The other is that each discipline is also linked to others through common questions, techniques, and ways of knowing.
Critical thinking is a key part of that shared epistemology, a set of skills that apply across the liberal arts curriculum.
However unloved or misunderstood by many Americans, philosophy is the mother of liberal learning. Economics, psychology, sociology, political science, and linguistics are just some of its younger offspring.
The various disciplines contain it in their DNA—partly in the form of critical thinking. Indeed, a defining feature of any system is the concomitant stability and plasticity of its parts.2 A guide for writing scholarly articles or reviews for the Educational Research Review Introduction Educational Research Review publishes different types of reviews, theoretical articles, research critiques and forum papers.
Mar 21, · Edit Article How to Write a Critical Analysis. Four Parts: Conducting a Critical Reading Writing an Effective Analysis Organizing the Review Sample Analyses Community Q&A A critical analysis examines an article or other work to determine how effective the piece is at making an argument or point%(92).
The era of Big Data has begun. Computer scientists, physicists, economists, mathematicians, political scientists, bio-informaticists, sociologists, and other scholars are clamoring for access to the massive quantities of information produced by and about people, things, and their interactions.
Great piece!

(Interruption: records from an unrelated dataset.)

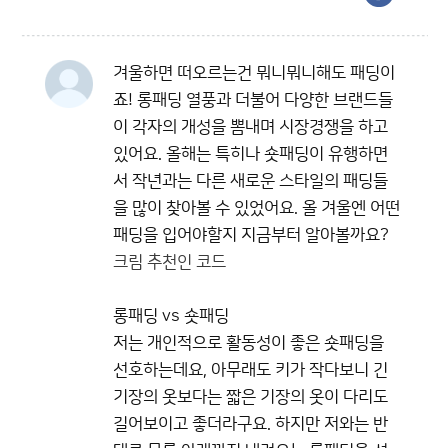
겨울하면 떠오르는건 뭐니뭐니해도 패딩이
죠! 롱패딩 열풍과 더불어 다양한 브랜드들
이 각자의 개성을 뽐내며 시장경쟁을 하고
있어요. 올해는 특히나 숏패딩이 유행하면
서 작년과는 다른 새로운 스타일의 패딩들
을 많이 찾아볼 수 있었어요. 올 겨울엔 어떤
패딩을 입어야할지 지금부터 알아볼까요?
크림 추천인 코드
롱패딩 vs 숏패딩
저는 개인적으로 활동성이 좋은 숏패딩을
선호하는데요, 아무래도 키가 작다보니 긴
기장의 옷보다는 짧은 기장의 옷이 다리도
길어보이고 좋더라구요. 하지만 저와는 반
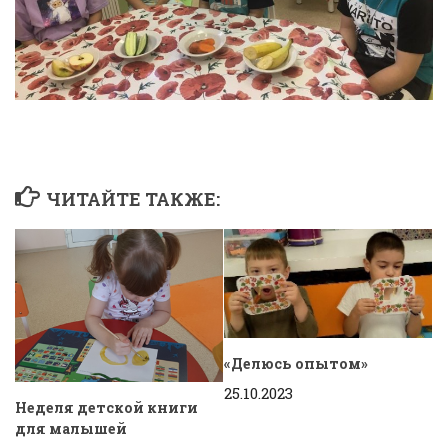
ЧИТАЙТЕ ТАКЖЕ:
«Делюсь опытом»
25.10.2023
Неделя детской книги
для малышей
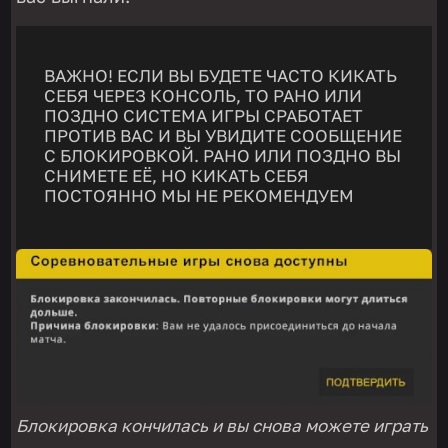
ВАЖНО! ЕСЛИ ВЫ БУДЕТЕ ЧАСТО КИКАТЬ
СЕБЯ ЧЕРЕЗ КОНСОЛЬ, ТО РАНО ИЛИ
ПОЗДНО СИСТЕМА ИГРЫ СРАБОТАЕТ
ПРОТИВ ВАС И ВЫ УВИДИТЕ СООБЩЕНИЕ
С БЛОКИРОВКОЙ. РАНО ИЛИ ПОЗДНО ВЫ
СНИМЕТЕ ЕЁ, НО КИКАТЬ СЕБЯ
ПОСТОЯННО МЫ НЕ РЕКОМЕНДУЕМ
Блокировка кончилась и вы снова можете играть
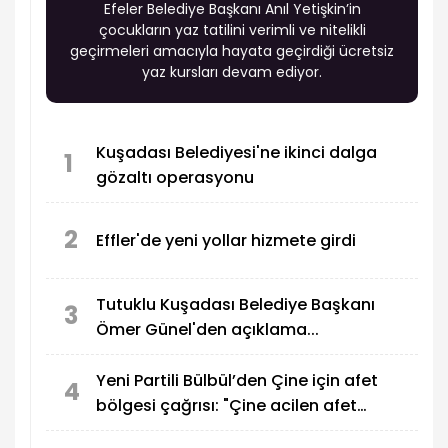
Efeler Belediye Başkanı Anıl Yetişkin’in
çocukların yaz tatilini verimli ve nitelikli
geçirmeleri amacıyla hayata geçirdiği ücretsiz
yaz kursları devam ediyor.
Kuşadası Belediyesi'ne ikinci dalga
1
gözaltı operasyonu
2
Effler'de yeni yollar hizmete girdi
Tutuklu Kuşadası Belediye Başkanı
3
Ömer Günel'den açıklama...
Yeni Partili Bülbül’den Çine için afet
4
bölgesi çağrısı: "Çine acilen afet
bölgesi ilan edilmeli."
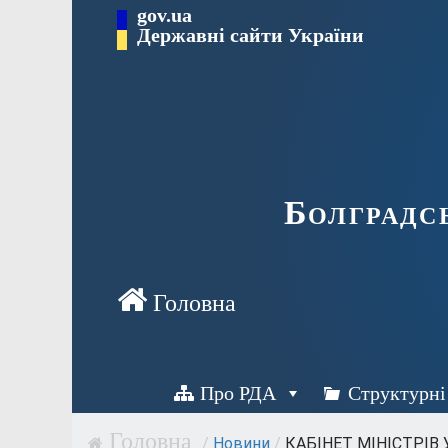
Перейти
gov.ua
Державні сайти України
до
вмісту
Болградс
Про РДА
Структурні
/
Новини
/
КАБІНЕТ МІНІСТРІВ 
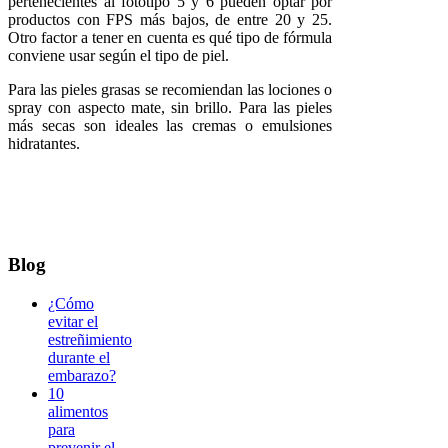
pertenecientes al fototipo 5 y 6 pueden optar por
productos con FPS más bajos, de entre 20 y 25.
Otro factor a tener en cuenta es qué tipo de fórmula
conviene usar según el tipo de piel.
Para las pieles grasas se recomiendan las lociones o
spray con aspecto mate, sin brillo. Para las pieles
más secas son ideales las cremas o emulsiones
hidratantes.
Blog
¿Cómo
evitar el
estreñimiento
durante el
embarazo?
10
alimentos
para
prevenir el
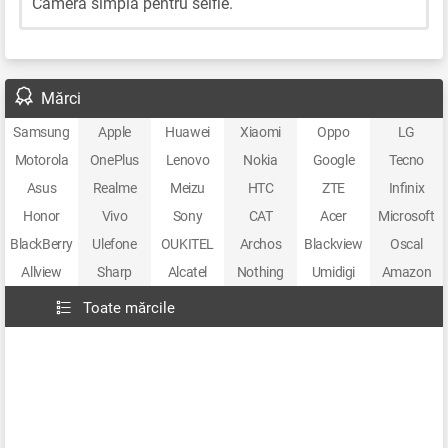
Cameră simplă pentru selfie.
Mărci
Samsung
Apple
Huawei
Xiaomi
Oppo
LG
Motorola
OnePlus
Lenovo
Nokia
Google
Tecno
Asus
Realme
Meizu
HTC
ZTE
Infinix
Honor
Vivo
Sony
CAT
Acer
Microsoft
BlackBerry
Ulefone
OUKITEL
Archos
Blackview
Oscal
Allview
Sharp
Alcatel
Nothing
Umidigi
Amazon
Toate mărcile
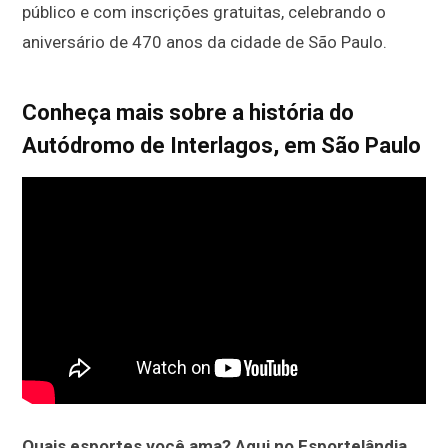
público e com inscrições gratuitas, celebrando o
aniversário de 470 anos da cidade de São Paulo.
Conheça mais sobre a história do
Autódromo de Interlagos, em São Paulo
Quais esportes você ama? Aqui no Esportelândia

I am particularly interested in this phrase "These concepts include truth, nature, value, causality, complexity, morality, freedom, excellence, and—as Wittgenstein understood—language itself, as the principal medium of thought. Article Review Samples Reviewing an article is not as easy as it sounds: it requires a critical mind and doing some extra research.
Check out our article review samples to gain a better understanding of how to review articles yourself. Writing the critical review requires you to read the selected article in detail and other related articles so you can present an objective and educated evaluation.
How to Write a Critical Review of a Journal Article.